Title: Yet another new era for transcriptomics: single-cell

Abstract

Transcriptomics dynamism has always been at the center of regulatory mechanisms in a cell. This motivated many research fields to seek a snapshot of molecular states. Tissue level averaged-out transcript signal measurements have already become obsolete, leaving the stage for cells to be treated equally and independently, a single-cell era. Thanks to the improvements in microfluidic systems and especially DNA barcoding methods, we are now opening pandora’s box yet again. Although certain companies are eager to push the limits and develop new approaches to profile many more cells at once, we are still struggling to resolve common issues, such as data clustering, classification, pseudo-time inference, or multi-batch integration problem as hard as iron. As our research team focuses on contributing to ease such analytical limitations, we are developing new methods that will provide a paradigm shift in cell type clustering and classification.

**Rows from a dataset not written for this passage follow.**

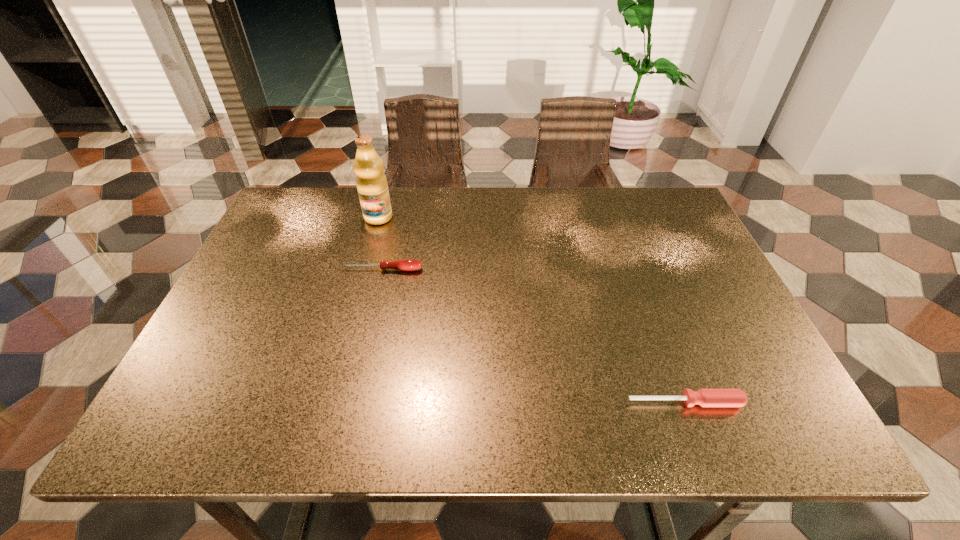 Locate an element on the screen. This screenshot has height=540, width=960. free spot that satisfies the following two spatial constraints: 1. on the front label of the right screwdriver; 2. on the left side of the farthest object is located at coordinates (327, 402).

Identify the location of vacant space that satisfies the following two spatial constraints: 1. on the front label of the farther screwdriver; 2. on the right side of the fruit juice. This screenshot has height=540, width=960. pos(364,269).

This screenshot has height=540, width=960. What are the coordinates of `vacant region that satisfies the following two spatial constraints: 1. on the front label of the fruit juice; 2. on the right side of the farther screwdriver` in the screenshot? It's located at (364, 269).

This screenshot has height=540, width=960. Identify the location of vacant space that satisfies the following two spatial constraints: 1. on the front side of the right screwdriver; 2. on the right side of the left screwdriver. (351, 402).

Image resolution: width=960 pixels, height=540 pixels. I want to click on free location that satisfies the following two spatial constraints: 1. on the front label of the left screwdriver; 2. on the right side of the tallest object, so click(364, 269).

Locate an element on the screen. blank space that satisfies the following two spatial constraints: 1. on the front label of the farther screwdriver; 2. on the left side of the tallest object is located at coordinates (364, 269).

I want to click on free point that satisfies the following two spatial constraints: 1. on the front label of the fruit juice; 2. on the right side of the nearer screwdriver, so click(327, 402).

Locate an element on the screen. vacant space that satisfies the following two spatial constraints: 1. on the front label of the nearer screwdriver; 2. on the right side of the tallest object is located at coordinates (327, 402).

Locate an element on the screen. The height and width of the screenshot is (540, 960). free location that satisfies the following two spatial constraints: 1. on the front side of the second farthest object; 2. on the left side of the nearest object is located at coordinates (351, 402).

Locate an element on the screen. free space in the image that satisfies the following two spatial constraints: 1. on the front side of the left screwdriver; 2. on the left side of the nearer screwdriver is located at coordinates (351, 402).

We are interested in isoform-level transcriptome dynamism to investigate cell type profiles that can be linked with tumor-associated macrophages in non-small cell lung cancer. With this talk, we will have a journey with our research perspective centering the single-cell sequencing applications and future projections.

Bio

Dr. Yasin KAYMAZ completed his master’s and doctorate education in the United States of America in 2008 with the state scholarship he received after receiving his Biochemistry BSc from Ege University. He returned to the Bioengineering Department at the same university in Turkey. During his education in the USA, he received his master’s degree in Bioinformatics from Boston University Engineering Faculty (2009-2011), and then he received his doctorate education at the University of Massachusetts Medical School Computational Biology and Bioinformatics department (2011-2017). He conducted various studies on the relationship between Endemic Burkitt Lymphoma and Epstein Barr Virus based on molecular biology and bioinformatics for his doctoral thesis. He has been involved in joint studies focusing on data generation, data analytics, and method development, especially for NGS (next-generation sequencing). While continuing his post-doctoral studies in the Department of Informatics at Harvard University, he has worked on developing analytical methods, especially for single-cell sequencing data (single cell RNAseq, etc.).